> **Instructions to follow**:
In the records below, tally every line containing "bounding". Report only the total.

[Document layout detection data]
####################

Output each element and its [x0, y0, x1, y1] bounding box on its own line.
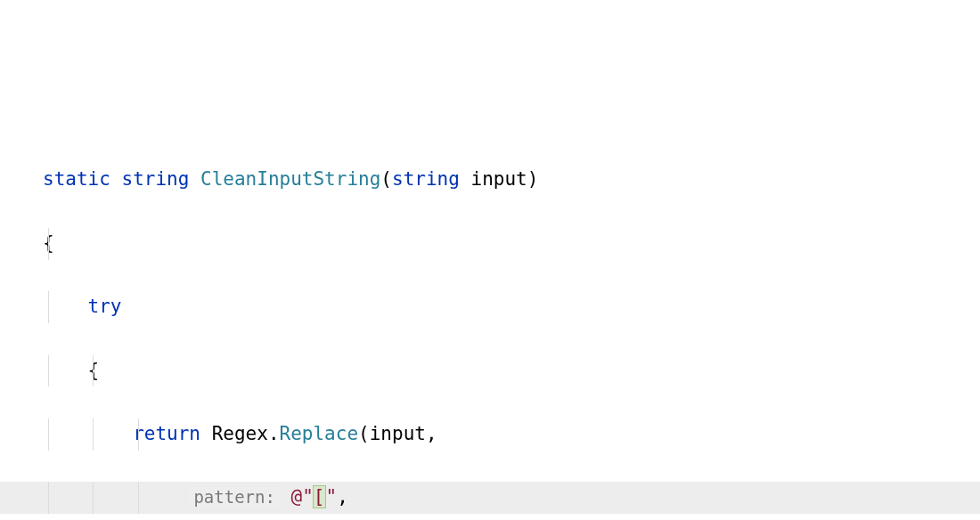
- class-regex: Regex: [212, 423, 268, 444]
- method-replace: Replace: [280, 423, 359, 444]
- code-line[interactable]: static string CleanInputString(string in…: [34, 164, 980, 196]
- argument: input: [370, 423, 426, 444]
- param-hint-pattern: pattern:: [189, 487, 280, 507]
- bracket-open-match: [: [314, 486, 325, 508]
- keyword-static: static: [43, 168, 110, 190]
- verbatim-prefix: @: [291, 486, 303, 508]
- code-line[interactable]: return Regex.Replace(input,: [34, 418, 980, 451]
- code-line-active[interactable]: pattern: @"[",: [34, 482, 980, 514]
- keyword-string: string: [122, 168, 190, 190]
- code-editor[interactable]: static string CleanInputString(string in…: [0, 127, 980, 520]
- code-line[interactable]: {: [34, 355, 980, 387]
- param-name: input: [471, 168, 527, 190]
- keyword-string-param: string: [392, 168, 460, 190]
- method-name: CleanInputString: [200, 168, 380, 190]
- code-line[interactable]: try: [34, 291, 980, 323]
- keyword-return: return: [133, 423, 200, 444]
- code-line[interactable]: {: [34, 228, 980, 260]
- keyword-try: try: [88, 296, 122, 317]
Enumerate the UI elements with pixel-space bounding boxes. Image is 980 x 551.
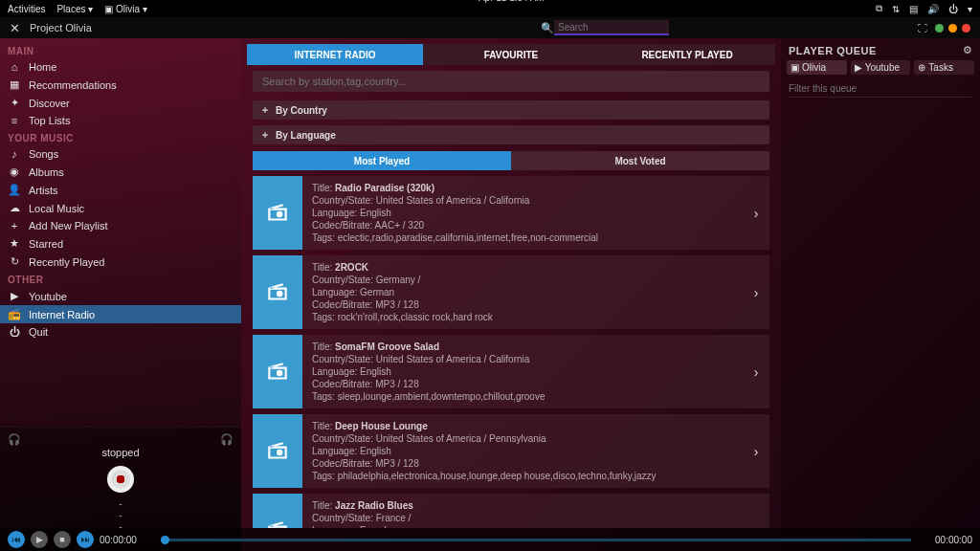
headphone-left-icon: 🎧 [8,433,21,446]
nav-icon: ♪ [8,148,21,160]
station-list: Title: Radio Paradise (320k)Country/Stat… [241,176,781,528]
player-queue-panel: PLAYER QUEUE ⚙ ▣Olivia ▶Youtube ⊕Tasks [781,38,980,551]
tab-most-played[interactable]: Most Played [253,151,511,170]
nav: MAIN⌂Home▦Recommendations✦Discover≡Top L… [0,38,241,427]
nav-label: Albums [29,166,64,178]
nav-icon: ⌂ [8,61,21,73]
sidebar-item-home[interactable]: ⌂Home [0,58,241,76]
tab-most-voted[interactable]: Most Voted [511,151,769,170]
nav-label: Discover [29,98,70,109]
accordion-by-country[interactable]: ＋ By Country [253,100,769,120]
dropbox-icon[interactable]: ⇅ [892,4,900,14]
nav-header: OTHER [0,271,241,287]
playback-status: stopped [101,447,139,458]
nav-icon: 👤 [8,184,21,196]
clock[interactable]: Apr 11 1:04 AM [147,0,876,26]
system-top-bar: Activities Places ▾ ▣ Olivia ▾ Apr 11 1:… [0,0,980,17]
nav-header: YOUR MUSIC [0,129,241,145]
sidebar: MAIN⌂Home▦Recommendations✦Discover≡Top L… [0,38,241,551]
sidebar-item-top-lists[interactable]: ≡Top Lists [0,112,241,129]
nav-label: Home [29,61,56,73]
nav-icon: ◉ [8,165,21,178]
sidebar-item-internet-radio[interactable]: 📻Internet Radio [0,305,241,323]
app-body: MAIN⌂Home▦Recommendations✦Discover≡Top L… [0,38,980,551]
nav-label: Add New Playlist [29,220,108,231]
sidebar-item-recently-played[interactable]: ↻Recently Played [0,253,241,271]
tab-recently-played[interactable]: RECENTLY PLAYED [599,44,775,65]
sidebar-item-local-music[interactable]: ☁Local Music [0,199,241,217]
nav-label: Starred [29,238,63,250]
activities[interactable]: Activities [8,4,45,14]
sort-tabs: Most Played Most Voted [253,151,769,170]
station-icon [253,176,302,250]
sidebar-item-discover[interactable]: ✦Discover [0,94,241,112]
station-row[interactable]: Title: SomaFM Groove SaladCountry/State:… [253,335,769,408]
window-title: Project Olivia [30,22,92,33]
station-info: Title: 2ROCKCountry/State: Germany /Lang… [302,255,743,329]
sidebar-item-starred[interactable]: ★Starred [0,234,241,253]
nav-label: Recently Played [29,256,105,268]
nav-icon: ▶ [8,290,21,302]
next-button[interactable]: ⏭ [77,531,94,548]
station-row[interactable]: Title: Radio Paradise (320k)Country/Stat… [253,176,769,250]
nav-icon: ☁ [8,202,21,214]
station-row[interactable]: Title: Jazz Radio BluesCountry/State: Fr… [253,494,769,528]
prev-button[interactable]: ⏮ [8,531,25,548]
places-menu[interactable]: Places ▾ [56,4,93,14]
sidebar-item-albums[interactable]: ◉Albums [0,163,241,181]
search-icon: 🔍 [541,22,554,34]
close-icon[interactable]: ✕ [10,21,20,35]
network-icon[interactable]: ▤ [909,4,918,14]
headphone-right-icon: 🎧 [220,433,234,446]
nav-icon: + [8,220,21,231]
accordion-by-language[interactable]: ＋ By Language [253,125,769,144]
gear-icon[interactable]: ⚙ [963,44,972,56]
queue-tab-tasks[interactable]: ⊕Tasks [914,60,974,75]
nav-icon: ★ [8,237,21,250]
station-info: Title: Jazz Radio BluesCountry/State: Fr… [302,494,743,528]
station-info: Title: Deep House LoungeCountry/State: U… [302,414,743,488]
power-icon[interactable]: ⏻ [948,4,958,14]
sidebar-item-quit[interactable]: ⏻Quit [0,323,241,341]
chevron-right-icon[interactable]: › [743,414,769,488]
sidebar-item-add-new-playlist[interactable]: +Add New Playlist [0,217,241,234]
minimize-button[interactable] [935,24,944,33]
station-icon [253,414,302,488]
close-button[interactable] [962,24,970,33]
volume-icon[interactable]: 🔊 [927,4,939,14]
tray-icon[interactable]: ⧉ [876,3,882,14]
dropdown-icon[interactable]: ▾ [968,4,972,14]
maximize-icon[interactable]: ⛶ [918,23,927,33]
nav-icon: 📻 [8,308,21,320]
app-menu[interactable]: ▣ Olivia ▾ [104,4,147,14]
time-total: 00:00:00 [924,535,972,545]
queue-filter-input[interactable] [789,80,972,98]
sidebar-item-songs[interactable]: ♪Songs [0,145,241,163]
chevron-right-icon[interactable]: › [743,335,769,408]
sidebar-item-artists[interactable]: 👤Artists [0,181,241,199]
nav-label: Quit [29,326,48,338]
play-button[interactable]: ▶ [31,531,48,548]
station-icon [253,494,302,528]
sidebar-item-recommendations[interactable]: ▦Recommendations [0,76,241,94]
global-search-input[interactable] [554,20,669,35]
tab-internet-radio[interactable]: INTERNET RADIO [247,44,423,65]
chevron-right-icon[interactable]: › [743,176,769,250]
chevron-right-icon[interactable]: › [743,494,769,528]
nav-label: Artists [29,185,58,196]
chevron-right-icon[interactable]: › [743,255,769,329]
nav-icon: ⏻ [8,326,21,338]
nav-label: Youtube [29,291,67,302]
station-row[interactable]: Title: 2ROCKCountry/State: Germany /Lang… [253,255,769,329]
seek-bar[interactable] [161,539,911,541]
maximize-button[interactable] [948,24,957,33]
nav-icon: ≡ [8,115,21,126]
queue-tab-olivia[interactable]: ▣Olivia [787,60,847,75]
sidebar-item-youtube[interactable]: ▶Youtube [0,287,241,305]
station-search-input[interactable] [253,71,769,92]
tab-favourite[interactable]: FAVOURITE [423,44,599,65]
queue-tab-youtube[interactable]: ▶Youtube [851,60,911,75]
nav-icon: ↻ [8,255,21,268]
stop-button[interactable]: ■ [54,531,71,548]
station-row[interactable]: Title: Deep House LoungeCountry/State: U… [253,414,769,488]
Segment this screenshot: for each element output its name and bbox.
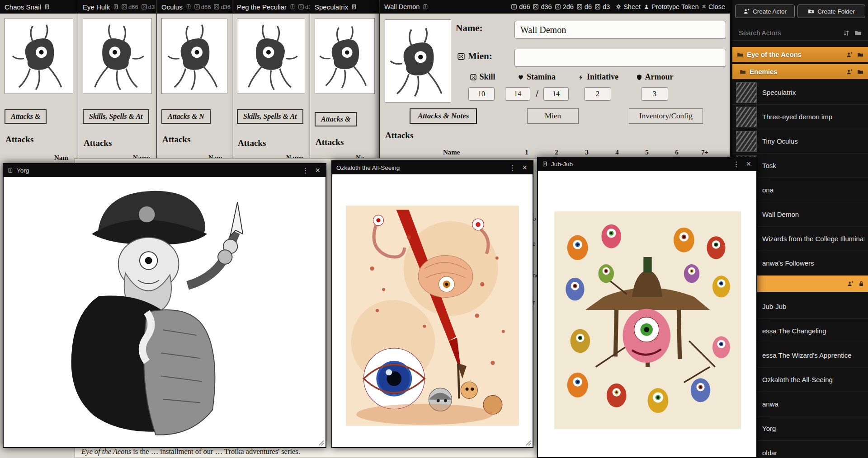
die-icon[interactable]	[458, 53, 465, 60]
sheet-doc-icon[interactable]	[113, 4, 118, 9]
shield-icon	[636, 74, 642, 80]
journal-text-line: Eye of the Aeons is the … installment of…	[81, 447, 300, 456]
create-folder-button[interactable]: Create Folder	[797, 5, 865, 18]
die-icon	[511, 4, 517, 9]
window-titlebar[interactable]: Eye Hulk d66 d3	[78, 0, 156, 14]
tab-skills-spells[interactable]: Skills, Spells & At	[237, 109, 303, 124]
user-plus-icon	[743, 8, 750, 14]
user-plus-icon[interactable]	[847, 280, 854, 287]
tab-attacks-notes[interactable]: Attacks & N	[161, 109, 211, 124]
resize-handle[interactable]	[525, 439, 531, 446]
actor-row-tiny-oculus[interactable]: Tiny Oculus	[732, 129, 868, 154]
roll-d3-button[interactable]: d3	[142, 4, 155, 10]
tab-attacks-notes[interactable]: Attacks &	[315, 112, 357, 126]
journal-title-emphasis: Eye of the Aeons	[81, 447, 131, 456]
window-titlebar[interactable]: Chaos Snail	[0, 0, 78, 14]
window-titlebar[interactable]: Wall Demon d66 d36 2d6 d6 d3 Sheet Proto…	[380, 0, 730, 14]
actor-portrait[interactable]	[83, 18, 152, 94]
window-titlebar[interactable]: Speculatrix	[310, 0, 379, 14]
window-title: Oculus	[161, 3, 183, 11]
close-icon[interactable]: ×	[314, 166, 321, 175]
tab-inventory-config[interactable]: Inventory/Config	[629, 108, 703, 124]
actor-portrait[interactable]	[385, 19, 451, 103]
stamina-max-input[interactable]: 14	[543, 87, 569, 101]
actor-portrait[interactable]	[161, 18, 227, 94]
attacks-heading: Attacks	[316, 137, 344, 147]
heart-icon	[518, 74, 524, 80]
window-titlebar[interactable]: Yorg ⋮ ×	[3, 164, 326, 177]
damage-column-1: 1	[520, 149, 533, 156]
folder-enemies[interactable]: Enemies	[732, 64, 868, 79]
close-icon[interactable]: ×	[521, 163, 528, 173]
ink-creature-art	[385, 20, 451, 102]
armour-stat-label: Armour	[630, 72, 679, 82]
sheet-config-button[interactable]: Sheet	[616, 3, 641, 10]
folder-open-icon	[740, 69, 746, 75]
roll-d36-button[interactable]: d36	[298, 4, 310, 10]
mien-input[interactable]	[514, 49, 726, 67]
user-icon	[644, 4, 649, 9]
sheet-doc-icon[interactable]	[186, 4, 191, 9]
create-actor-button[interactable]: Create Actor	[735, 5, 795, 18]
ink-creature-art	[162, 19, 227, 93]
roll-d36-button[interactable]: d36	[533, 3, 552, 10]
window-menu-icon[interactable]: ⋮	[507, 164, 517, 172]
actor-portrait[interactable]	[5, 18, 73, 94]
roll-d66-button[interactable]: d66	[122, 4, 138, 10]
damage-column-6: 6	[670, 149, 684, 156]
roll-d36-button[interactable]: d36	[214, 4, 231, 10]
create-subfolder-icon[interactable]	[857, 69, 863, 75]
sheet-doc-icon[interactable]	[351, 4, 357, 9]
actor-portrait[interactable]	[315, 18, 375, 94]
image-popout-body	[538, 171, 756, 457]
die-icon	[595, 4, 600, 9]
actor-portrait[interactable]	[237, 18, 305, 94]
sheet-doc-icon[interactable]	[44, 4, 50, 9]
create-actor-in-folder-icon[interactable]	[846, 51, 853, 58]
name-input[interactable]: Wall Demon	[514, 21, 726, 39]
tab-attacks-notes[interactable]: Attacks &	[5, 109, 47, 124]
stamina-stat-label: Stamina	[505, 72, 568, 82]
actor-row-speculatrix[interactable]: Speculatrix	[732, 80, 868, 105]
skill-input[interactable]: 10	[468, 87, 495, 101]
folder-eye-of-the-aeons[interactable]: Eye of the Aeons	[732, 47, 868, 62]
window-menu-icon[interactable]: ⋮	[731, 160, 741, 168]
armour-input[interactable]: 3	[641, 87, 668, 101]
tab-skills-spells[interactable]: Skills, Spells & At	[83, 109, 149, 124]
die-icon	[533, 4, 538, 9]
roll-2d6-button[interactable]: 2d6	[555, 3, 574, 10]
actor-row-three-eyed-demon-imp[interactable]: Three-eyed demon imp	[732, 105, 868, 129]
window-title: Yorg	[17, 167, 29, 174]
initiative-input[interactable]: 2	[584, 87, 611, 101]
app-root: Chaos Snail Attacks & Attacks Nam Eye Hu…	[0, 0, 868, 458]
sort-icon[interactable]	[843, 29, 850, 37]
roll-d66-button[interactable]: d66	[194, 4, 211, 10]
create-actor-in-folder-icon[interactable]	[846, 69, 853, 75]
lock-icon[interactable]	[858, 280, 864, 287]
collapse-folders-icon[interactable]	[854, 29, 862, 37]
sheet-doc-icon[interactable]	[423, 4, 428, 9]
window-titlebar[interactable]: Jub-Jub ⋮ ×	[538, 157, 757, 171]
actor-thumbnail	[736, 82, 757, 103]
close-window-button[interactable]: ×Close	[702, 3, 725, 10]
stamina-current-input[interactable]: 14	[505, 87, 530, 101]
resize-handle[interactable]	[318, 439, 324, 446]
window-titlebar[interactable]: Ozkaloth the All-Seeing ⋮ ×	[332, 161, 533, 174]
roll-d66-button[interactable]: d66	[511, 3, 530, 10]
roll-d6-button[interactable]: d6	[577, 3, 592, 10]
prototype-token-button[interactable]: Prototype Token	[644, 3, 699, 10]
window-menu-icon[interactable]: ⋮	[300, 166, 310, 175]
tab-mien[interactable]: Mien	[527, 108, 579, 124]
create-subfolder-icon[interactable]	[857, 51, 863, 58]
sheet-doc-icon[interactable]	[290, 4, 295, 9]
search-input[interactable]	[739, 29, 838, 37]
tab-attacks-notes[interactable]: Attacks & Notes	[410, 108, 477, 124]
window-titlebar[interactable]: Peg the Peculiar d36	[232, 0, 310, 14]
folder-plus-icon	[808, 8, 814, 14]
stamina-separator: /	[533, 89, 542, 99]
close-icon[interactable]: ×	[745, 159, 752, 169]
image-popout-yorg: Yorg ⋮ ×	[3, 163, 326, 448]
skill-stat-label: Skill	[462, 72, 504, 82]
window-titlebar[interactable]: Oculus d66 d36	[157, 0, 232, 14]
roll-d3-button[interactable]: d3	[595, 3, 610, 10]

####################

> **Solution for this exercise**:
2